> **ASSIGNMENT**
A verbatim reproduction of the following listing is required; omit the pictures.
(DATASET CONTENT begins)
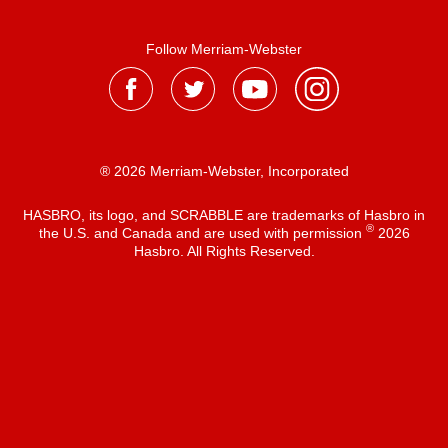
Follow Merriam-Webster
® 2026 Merriam-Webster, Incorporated
HASBRO, its logo, and SCRABBLE are trademarks of Hasbro in
®
the U.S. and Canada and are used with permission
2026
Hasbro. All Rights Reserved.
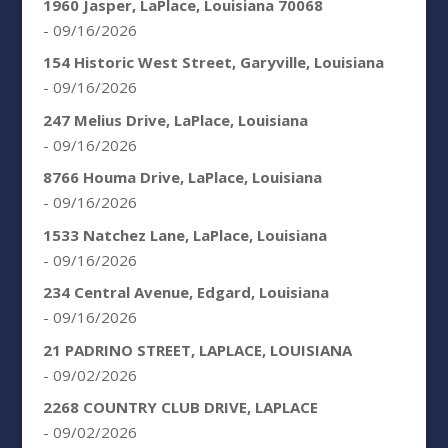
1960 Jasper, LaPlace, Louisiana 70068
- 09/16/2026
154 Historic West Street, Garyville, Louisiana
- 09/16/2026
247 Melius Drive, LaPlace, Louisiana
- 09/16/2026
8766 Houma Drive, LaPlace, Louisiana
- 09/16/2026
1533 Natchez Lane, LaPlace, Louisiana
- 09/16/2026
234 Central Avenue, Edgard, Louisiana
- 09/16/2026
21 PADRINO STREET, LAPLACE, LOUISIANA
- 09/02/2026
2268 COUNTRY CLUB DRIVE, LAPLACE
- 09/02/2026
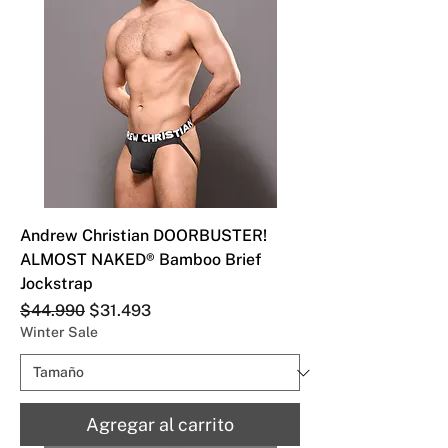
Andrew Christian DOORBUSTER!
ALMOST NAKED® Bamboo Brief
Jockstrap
Precio
Precio de oferta
$44.990
$31.493
Winter Sale
Agregar al carrito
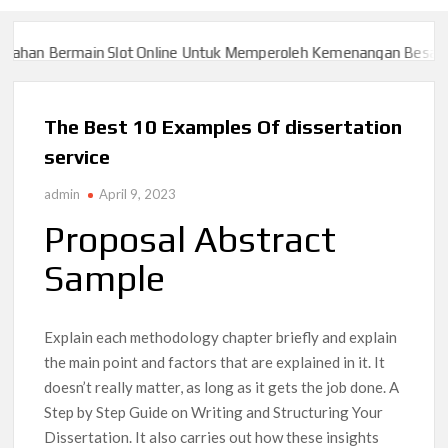
Slot Online Untuk Memperoleh Kemenangan Besar
Slot777 > > D
Slot Online Untuk Memperoleh Kemenangan Besar
Slot777 > > D
The Best 10 Examples Of dissertation
service
admin
April 9, 2023
Proposal Abstract
Sample
Explain each methodology chapter briefly and explain
the main point and factors that are explained in it. It
doesn’t really matter, as long as it gets the job done. A
Step by Step Guide on Writing and Structuring Your
Dissertation. It also carries out how these insights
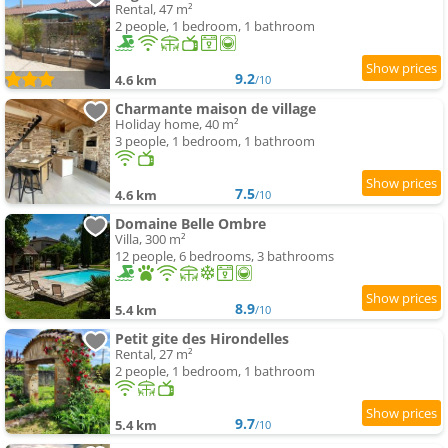
Rental, 47 m²
2 people, 1 bedroom, 1 bathroom
9.2
4.6 km
/10
Charmante maison de village
Holiday home, 40 m²
3 people, 1 bedroom, 1 bathroom
7.5
4.6 km
/10
Domaine Belle Ombre
Villa, 300 m²
12 people, 6 bedrooms, 3 bathrooms
8.9
5.4 km
/10
Petit gite des Hirondelles
Rental, 27 m²
2 people, 1 bedroom, 1 bathroom
9.7
5.4 km
/10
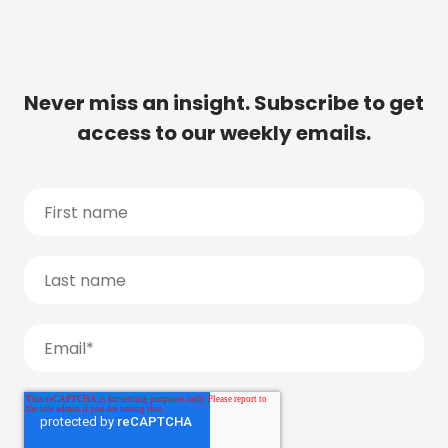
Never miss an insight. Subscribe to get
access to our weekly emails.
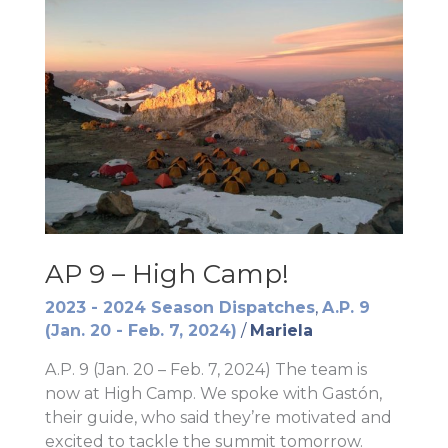
AP 9 – High Camp!
2023 - 2024 Season Dispatches
,
A.P. 9
(Jan. 20 - Feb. 7, 2024)
/
Mariela
A.P. 9 (Jan. 20 – Feb. 7, 2024) The team is
now at High Camp. We spoke with Gastón,
their guide, who said they’re motivated and
excited to tackle the summit tomorrow.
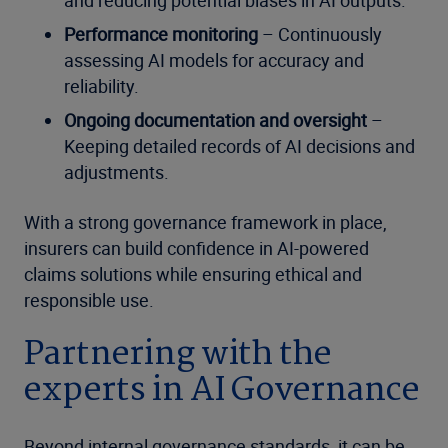
Performance monitoring
– Continuously
assessing AI models for accuracy and
reliability.
Ongoing documentation and oversight
–
Keeping detailed records of AI decisions and
adjustments.
With a strong governance framework in place,
insurers can build confidence in AI-powered
claims solutions while ensuring ethical and
responsible use.
Partnering with the
experts in AI Governance
Beyond internal governance standards, it can be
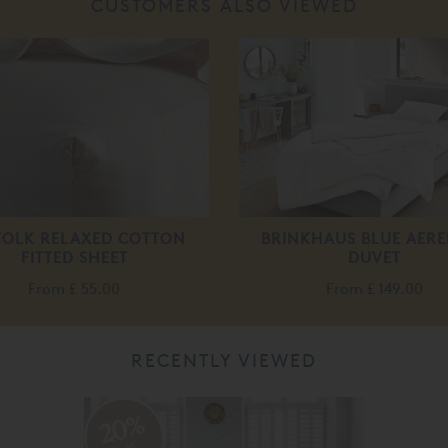
CUSTOMERS ALSO VIEWED
FOLK RELAXED COTTON
BRINKHAUS BLUE AERE
FITTED SHEET
DUVET
From
£ 55.00
From
£ 149.00
RECENTLY VIEWED
20%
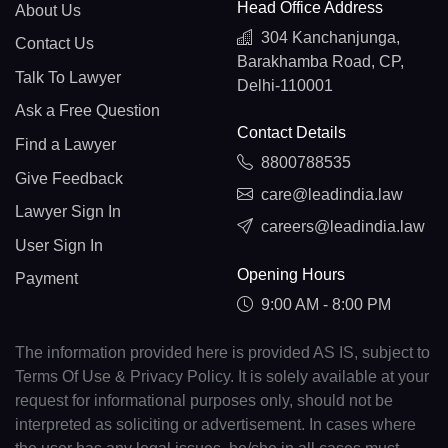
Head Office Address
About Us
304 Kanchanjunga,
Contact Us
Barakhamba Road, CP,
Talk To Lawyer
Delhi-110001
Ask a Free Question
Contact Details
Find a Lawyer
8800788535
Give Feedback
care@leadindia.law
Lawyer Sign In
careers@leadindia.law
User Sign In
Opening Hours
Payment
9:00 AM - 8:00 PM
The information provided here is provided AS IS, subject to
Terms Of Use & Privacy Policy. It is solely available at your
request for informational purposes only, should not be
interpreted as soliciting or advertisement. In cases where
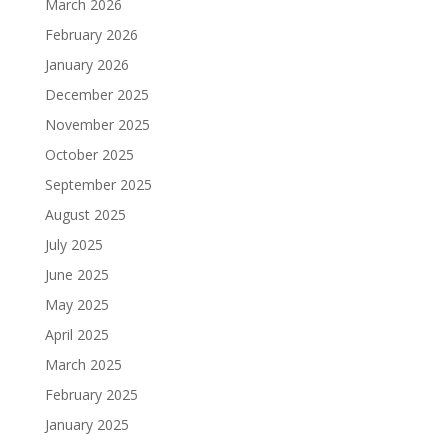
March 2026
February 2026
January 2026
December 2025
November 2025
October 2025
September 2025
August 2025
July 2025
June 2025
May 2025
April 2025
March 2025
February 2025
January 2025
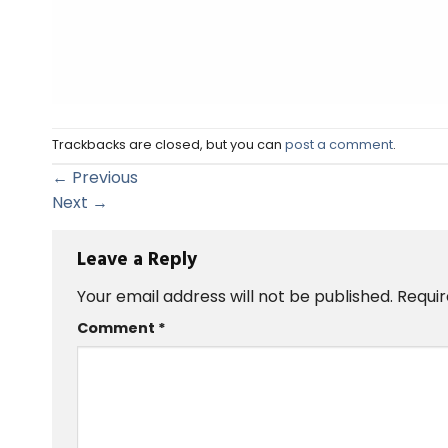
Trackbacks are closed, but you can
post a comment
.
←
Previous
Next
→
Leave a Reply
Your email address will not be published.
Requir
Comment
*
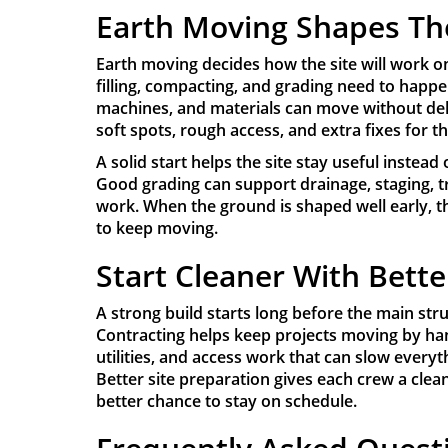
Earth Moving Shapes Th
Earth moving decides how the site will work o
filling, compacting, and grading need to happe
machines, and materials can move without del
soft spots, rough access, and extra fixes for t
A solid start helps the site stay useful inste
Good grading can support drainage, staging, tr
work. When the ground is shaped well early, th
to keep moving.
Start Cleaner With Bette
A strong build starts long before the main stru
Contracting helps keep projects moving by han
utilities, and access work that can slow everyt
Better site preparation gives each crew a clean
better chance to stay on schedule.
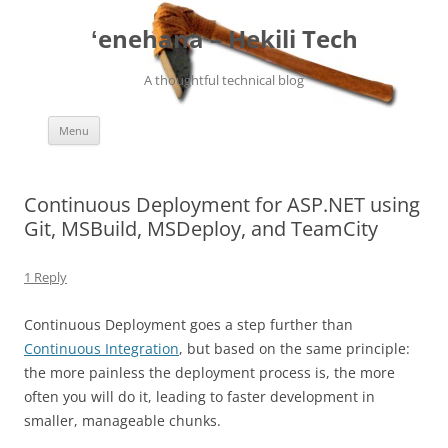
ʻenehana – Hekili Tech
A thoughtful technical blog
Skip
Menu
to
content
Continuous Deployment for ASP.NET using
Git, MSBuild, MSDeploy, and TeamCity
1 Reply
Continuous Deployment goes a step further than
Continuous Integration
, but based on the same principle:
the more painless the deployment process is, the more
often you will do it, leading to faster development in
smaller, manageable chunks.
(DATASET CONTENT ends)
> **RESPONSE FOR THIS EXERCISE**
Follow Merriam-Webster
® 2026 Merriam-Webster, Incorporated
HASBRO, its logo, and SCRABBLE are trademarks of Hasbro in
®
the U.S. and Canada and are used with permission
2026
Hasbro. All Rights Reserved.
1960 Jasper, LaPlace, Louisiana 70068
- 09/16/2026
154 Historic West Street, Garyville, Louisiana
- 09/16/2026
247 Melius Drive, LaPlace, Louisiana
- 09/16/2026
8766 Houma Drive, LaPlace, Louisiana
- 09/16/2026
1533 Natchez Lane, LaPlace, Louisiana
- 09/16/2026
234 Central Avenue, Edgard, Louisiana
- 09/16/2026
21 PADRINO STREET, LAPLACE, LOUISIANA
- 09/02/2026
2268 COUNTRY CLUB DRIVE, LAPLACE
- 09/02/2026
Andrew Christian DOORBUSTER!
ALMOST NAKED® Bamboo Brief
Jockstrap
Precio
Precio de oferta
$44.990
$31.493
Winter Sale
Agregar al carrito
Slot Online Untuk Memperoleh Kemenangan Besar
Slot777 > > D
Slot Online Untuk Memperoleh Kemenangan Besar
Slot777 > > D
The Best 10 Examples Of dissertation
service
admin
April 9, 2023
Proposal Abstract
Sample
Explain each methodology chapter briefly and explain
the main point and factors that are explained in it. It
doesn’t really matter, as long as it gets the job done. A
Step by Step Guide on Writing and Structuring Your
Dissertation. It also carries out how these insights
Rental, 47 m²
2 people, 1 bedroom, 1 bathroom
9.2
4.6 km
/10
Charmante maison de village
Holiday home, 40 m²
3 people, 1 bedroom, 1 bathroom
7.5
4.6 km
/10
Domaine Belle Ombre
Villa, 300 m²
12 people, 6 bedrooms, 3 bathrooms
8.9
5.4 km
/10
Petit gite des Hirondelles
Rental, 27 m²
2 people, 1 bedroom, 1 bathroom
9.7
5.4 km
/10
Never miss an insight. Subscribe to get
access to our weekly emails.
AP 9 – High Camp!
2023 - 2024 Season Dispatches
,
A.P. 9
(Jan. 20 - Feb. 7, 2024)
/
Mariela
A.P. 9 (Jan. 20 – Feb. 7, 2024) The team is
now at High Camp. We spoke with Gastón,
their guide, who said they’re motivated and
excited to tackle the summit tomorrow.
Performance monitoring
– Continuously
assessing AI models for accuracy and
reliability.
Ongoing documentation and oversight
–
Keeping detailed records of AI decisions and
adjustments.
With a strong governance framework in place,
insurers can build confidence in AI-powered
claims solutions while ensuring ethical and
responsible use.
Partnering with the
experts in AI Governance
Beyond internal governance standards, it can be
CUSTOMERS ALSO VIEWED
FOLK RELAXED COTTON
BRINKHAUS BLUE AERE
FITTED SHEET
DUVET
From
£ 55.00
From
£ 149.00
RECENTLY VIEWED
20%
Head Office Address
About Us
304 Kanchanjunga,
Contact Us
Barakhamba Road, CP,
Talk To Lawyer
Delhi-110001
Ask a Free Question
Contact Details
Find a Lawyer
8800788535
Give Feedback
care@leadindia.law
Lawyer Sign In
careers@leadindia.law
User Sign In
Opening Hours
Payment
9:00 AM - 8:00 PM
The information provided here is provided AS IS, subject to
Terms Of Use & Privacy Policy. It is solely available at your
request for informational purposes only, should not be
interpreted as soliciting or advertisement. In cases where
March 2026
February 2026
January 2026
December 2025
November 2025
October 2025
September 2025
August 2025
July 2025
June 2025
May 2025
April 2025
March 2025
February 2025
January 2025
Trackbacks are closed, but you can
post a comment
.
←
Previous
Next
→
Leave a Reply
Your email address will not be published.
Requir
Comment
*
Earth Moving Shapes Th
Earth moving decides how the site will work o
filling, compacting, and grading need to happe
machines, and materials can move without del
soft spots, rough access, and extra fixes for t
A solid start helps the site stay useful inste
Good grading can support drainage, staging, tr
work. When the ground is shaped well early, th
to keep moving.
Start Cleaner With Bette
A strong build starts long before the main stru
Contracting helps keep projects moving by han
utilities, and access work that can slow everyt
Better site preparation gives each crew a clean
better chance to stay on schedule.
ʻenehana – Hekili Tech
A thoughtful technical blog
Skip
Menu
to
content
Continuous Deployment for ASP.NET using
Git, MSBuild, MSDeploy, and TeamCity
1 Reply
Continuous Deployment goes a step further than
Continuous Integration
, but based on the same principle:
the more painless the deployment process is, the more
often you will do it, leading to faster development in
smaller, manageable chunks.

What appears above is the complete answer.